» **WHAT THE EXERCISE ASKS**
Copy word for word, and only, the lines below from the one with "Темные помады всегда" through the last.

═══

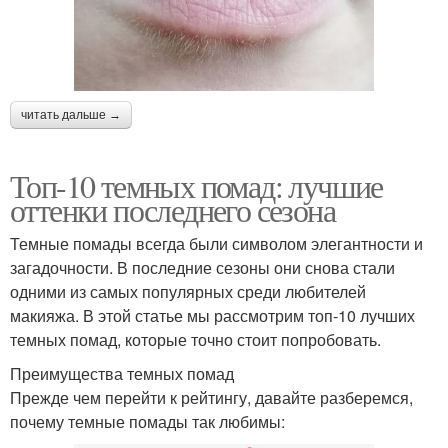
читать дальше →
Топ-10 темных помад: лучшие
оттенки последнего сезона
Темные помады всегда были символом элегантности и
загадочности. В последние сезоны они снова стали
одними из самых популярных среди любителей
макияжа. В этой статье мы рассмотрим топ-10 лучших
темных помад, которые точно стоит попробовать.
Преимущества темных помад
Прежде чем перейти к рейтингу, давайте разберемся,
почему темные помады так любимы:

═══

» **TASK ANSWER**
Темные помады всегда были символом элегантности и
загадочности. В последние сезоны они снова стали
одними из самых популярных среди любителей
макияжа. В этой статье мы рассмотрим топ-10 лучших
темных помад, которые точно стоит попробовать.
Преимущества темных помад
Прежде чем перейти к рейтингу, давайте разберемся,
почему темные помады так любимы:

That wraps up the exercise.